SpaceX pushes for mission to space station on next flight

July 27, 2011 By Nancy Atkinson
A concept drawing of the Dragon spacecraft approaching the ISS. Credit: SpaceX

NASA and SpaceX have “technically” agreed to allow the Dragon capsule to dock with the International Space Station this fall, according to SpaceX’s Twitter feed. The Dragon capsule is currently – and tentatively — scheduled to launch aboard a Falcon 9 rocket on November 30, and berth with the ISS 9 days later. Originally, the Dragon was scheduled to just rendezvous and station-keep with the space station on this second flight for Dragon and then dock on a subsequent flight. But after the successful test flight for the first Dragon capsule in Dec. 2010, SpaceX asked NASA to combine the two missions.

“We technically have agreed with SpaceX that we want to combine those flights,” said William Gerstenmaier, NASA’s associate administrator for space operations, speaking at the post-launch press conference for the STS-135 final shuttle mission. “We are doing all the planning to go ahead and have those missions combined, but we haven’t given them formal approval yet.
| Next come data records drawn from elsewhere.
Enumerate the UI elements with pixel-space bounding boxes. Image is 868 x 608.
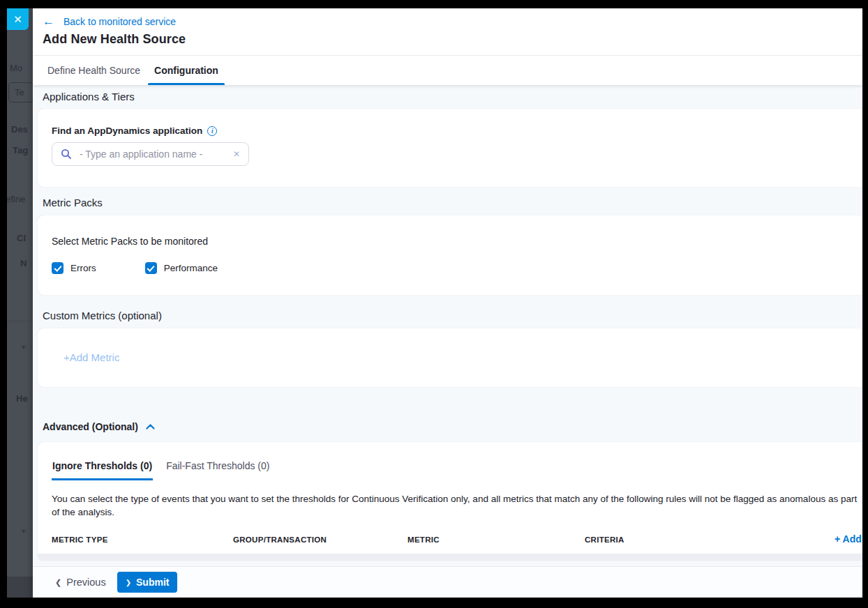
clear-search-icon[interactable]: ✕ [233, 149, 240, 159]
checkbox-checked-icon [52, 262, 63, 274]
background-text-fragment: Mo [10, 63, 22, 73]
advanced-optional-toggle[interactable]: Advanced (Optional) [43, 421, 862, 432]
applications-tiers-card: Find an AppDynamics application i ✕ [38, 109, 862, 187]
search-icon [61, 149, 72, 160]
thresholds-table-header: METRIC TYPE GROUP/TRANSACTION METRIC CRI… [38, 535, 862, 554]
chevron-right-icon: ❯ [126, 579, 131, 586]
thresholds-description-line1: You can select the type of events that y… [52, 492, 862, 506]
column-group-transaction: GROUP/TRANSACTION [233, 535, 407, 544]
background-text-fragment: Tag [13, 145, 28, 155]
checkbox-checked-icon [145, 262, 157, 274]
drawer-header: ← Back to monitored service Add New Heal… [33, 8, 862, 56]
wizard-tab-bar: Define Health Source Configuration [33, 56, 862, 85]
page-title: Add New Health Source [43, 32, 862, 47]
tab-label: Fail-Fast Thresholds (0) [166, 460, 269, 471]
add-health-source-drawer: ← Back to monitored service Add New Heal… [33, 8, 862, 598]
tab-fail-fast-thresholds[interactable]: Fail-Fast Thresholds (0) [165, 460, 270, 480]
tab-label: Configuration [154, 65, 218, 76]
tab-configuration[interactable]: Configuration [147, 56, 225, 85]
info-icon[interactable]: i [207, 126, 217, 136]
back-arrow-icon: ← [43, 17, 54, 26]
empty-table-strip [38, 554, 862, 561]
background-text-fragment: N [20, 258, 27, 268]
tab-label: Ignore Thresholds (0) [52, 460, 152, 471]
thresholds-description: You can select the type of events that y… [52, 492, 862, 519]
find-application-label: Find an AppDynamics application i [52, 126, 862, 136]
checkbox-performance[interactable]: Performance [145, 262, 218, 274]
application-search-box: ✕ [52, 142, 249, 166]
metric-packs-card: Select Metric Packs to be monitored Erro… [38, 215, 862, 295]
add-threshold-button[interactable]: + Add Threshold [835, 533, 862, 545]
column-criteria: CRITERIA [585, 535, 624, 544]
metric-packs-options: Errors Performance [52, 262, 862, 274]
background-input-fragment: Te [8, 82, 33, 102]
add-metric-button[interactable]: +Add Metric [63, 351, 119, 363]
application-search-input[interactable] [80, 149, 225, 160]
tab-define-health-source[interactable]: Define Health Source [40, 56, 147, 85]
custom-metrics-section-title: Custom Metrics (optional) [33, 295, 862, 328]
configuration-content: Applications & Tiers Find an AppDynamics… [33, 85, 862, 566]
background-text-fragment: Cl [17, 233, 26, 243]
advanced-optional-label: Advanced (Optional) [43, 421, 138, 432]
checkbox-label: Errors [70, 263, 96, 273]
applications-tiers-section-title: Applications & Tiers [33, 85, 862, 109]
submit-button-label: Submit [136, 577, 169, 588]
background-divider [7, 321, 33, 321]
chevron-left-icon: ❮ [55, 578, 61, 587]
close-drawer-button[interactable]: ✕ [7, 8, 29, 30]
thresholds-description-line2: of the analysis. [52, 506, 862, 519]
column-metric: METRIC [407, 535, 585, 544]
background-text-fragment: He [16, 393, 28, 404]
back-link-label: Back to monitored service [63, 16, 176, 27]
tab-ignore-thresholds[interactable]: Ignore Thresholds (0) [52, 460, 153, 480]
previous-button[interactable]: ❮ Previous [55, 577, 106, 588]
column-metric-type: METRIC TYPE [52, 535, 233, 544]
background-plus-fragment: + [21, 526, 27, 536]
background-text-fragment: Te [15, 87, 24, 98]
custom-metrics-card: +Add Metric [38, 328, 862, 387]
background-text-fragment: efine [7, 194, 25, 204]
thresholds-card: Ignore Thresholds (0) Fail-Fast Threshol… [38, 442, 862, 561]
dimmed-background-page: Mo Te Des Tag efine Cl N + He + [7, 8, 33, 598]
background-text-fragment: Des [11, 124, 28, 135]
thresholds-tab-bar: Ignore Thresholds (0) Fail-Fast Threshol… [38, 460, 862, 480]
metric-packs-section-title: Metric Packs [33, 187, 862, 215]
previous-button-label: Previous [66, 577, 105, 588]
tab-label: Define Health Source [47, 65, 140, 76]
checkbox-errors[interactable]: Errors [52, 262, 96, 274]
metric-packs-subtitle: Select Metric Packs to be monitored [52, 236, 862, 247]
submit-button[interactable]: ❯ Submit [117, 572, 178, 593]
back-to-monitored-service-link[interactable]: ← Back to monitored service [43, 16, 862, 27]
chevron-up-icon [146, 424, 155, 430]
drawer-footer: ❮ Previous ❯ Submit [33, 566, 862, 598]
close-icon: ✕ [13, 13, 22, 26]
background-footer-band [7, 577, 33, 598]
find-application-label-text: Find an AppDynamics application [52, 126, 202, 136]
checkbox-label: Performance [164, 263, 218, 273]
background-plus-fragment: + [21, 342, 27, 352]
With today’s Twitter post from SpaceX, it appears things are moving in the direction of making the move official.

SpaceX’s flights are part of NASA’s COTS (Commercial Orbital Transfer Service) program, and by allowing SpaceX to dock with the ISS sooner rather than later would combine COTS II and III flights.

Will Dragon be doing any official cargo transfer? A experiment called Materials International Experiments (MISSE) #8 has a reservation with to fly back to Earth on a Dragon capsule.
MISSE is a brief-case sized experiment that tests all sorts of materials like polymers and other composites and coatings, along with hardware such as switches, sensors and mirrors, exposing them to the vacuum of space. The experiment is attached to the outside of the ISS and opened to expose the materials.

To dock with the ISS, the Dragon capsule would need to be equipped with solar arrays and other equipment on board the spacecraft would need to be upgraded from the configuration Dragon had for the Dec. 2010 test flight.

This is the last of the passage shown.